Magical Holiday Fun at Embassy Theatre

Embassy Theatre’s annual Festival of Trees will take place Nov 24-Dec. 1 and is the largest fundraiser of the year to support ongoing operational and restoration efforts in the historic building.

The lobbies of the Embassy Theatre and Indiana Hotel will be transformed into a wonderland of decorated trees with the theme “The Magic of the Season.” Patrons can tour the venue, visit Santa and enjoy live entertainment.

“This is a huge event, with a record number of trees, and it’s a very joy-filled event,” says Carly Myers, chief marketing officer. “It’s pretty magical and is very nostalgic for some.” Generations of families have attended the event since its beginning in 1985.

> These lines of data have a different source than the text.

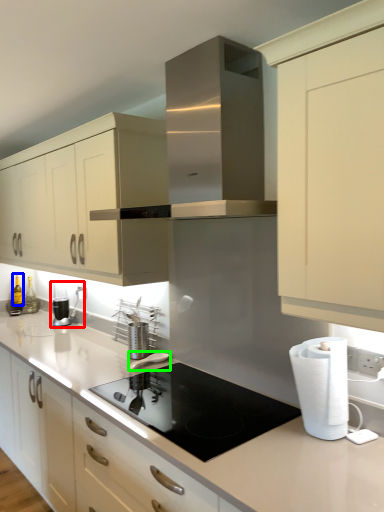 Question: Considering the real-world distances, which object is farthest from coffee machine (highlighted by a red box)? bottle (highlighted by a blue box) or appliance (highlighted by a green box)?

Choices:
 (A) bottle
 (B) appliance

Answer: (B) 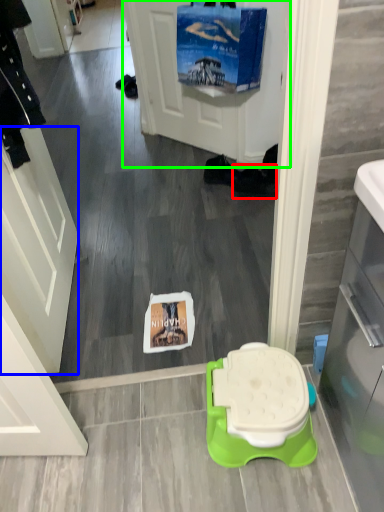 Question: Which object is the farthest from footwear (highlighted by a red box)? Choose among these: screen door (highlighted by a blue box) or screen door (highlighted by a green box).

Choices:
 (A) screen door
 (B) screen door

Answer: (A) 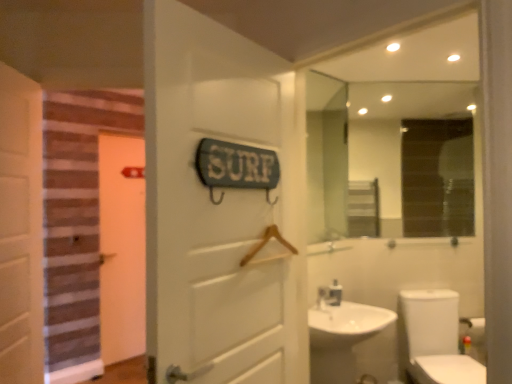 Question: Is white glossy toilet at lower right inside the boundaries of white wooden door at left, which ranks as the second door in right-to-left order, or outside?

Choices:
 (A) inside
 (B) outside

Answer: (B)

Question: Is white glossy toilet at lower right in front of or behind white wooden door at left, which ranks as the second door in right-to-left order, in the image?

Choices:
 (A) front
 (B) behind

Answer: (B)

Question: Which of these objects is positioned closest to the white glossy sink at lower right?

Choices:
 (A) white wooden door at left, which ranks as the second door in right-to-left order
 (B) white matte door at center, arranged as the 3th door when viewed from the back
 (C) orange matte door at left, the 3th door positioned from the front
 (D) clear glass mirror at upper center
 (E) white glossy toilet at lower right

Answer: (E)

Question: Considering the real-world distances, which object is farthest from the white wooden door at left, which appears as the 2th door when viewed from the front?

Choices:
 (A) white glossy sink at lower right
 (B) orange matte door at left, the first door viewed from the left
 (C) white glossy toilet at lower right
 (D) clear glass mirror at upper center
 (E) white matte door at center, the first door in the right-to-left sequence

Answer: (D) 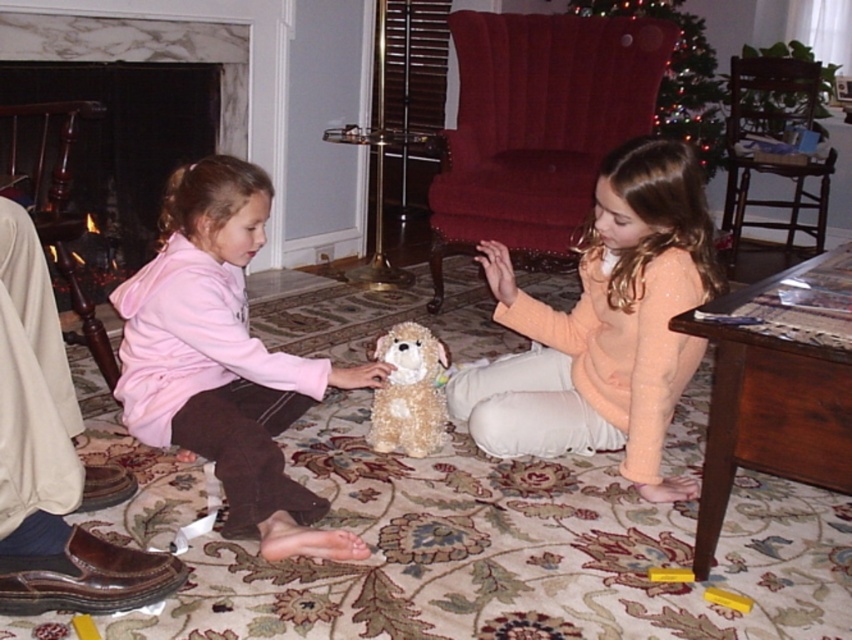 Between pink fleece sweater at lower left and wooden armchair at left, which one has less height?

pink fleece sweater at lower left

Describe the element at coordinates (223, 360) in the screenshot. Image resolution: width=852 pixels, height=640 pixels. I see `pink fleece sweater at lower left` at that location.

Where is `pink fleece sweater at lower left`? The image size is (852, 640). pink fleece sweater at lower left is located at coordinates (223, 360).

Identify the location of pink fleece sweater at lower left. (223, 360).

Looking at this image, which of these two, wooden armchair at left or shiny green christmas tree at upper center, stands shorter?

Trees range in size from 4 to 12 feet tall and are sponsored and decorated by local businesses and organizations.

This year, visitors may come and go as they please, seeing what they want to see, in the time they want to see it and in whatever order, she Myers. Last year, the number of people entering the building was limited by use of timed tickets, and foot traffic moved in one direction because of the pandemic. The only COVID-19 protocol in place this year is the recommendation of masks.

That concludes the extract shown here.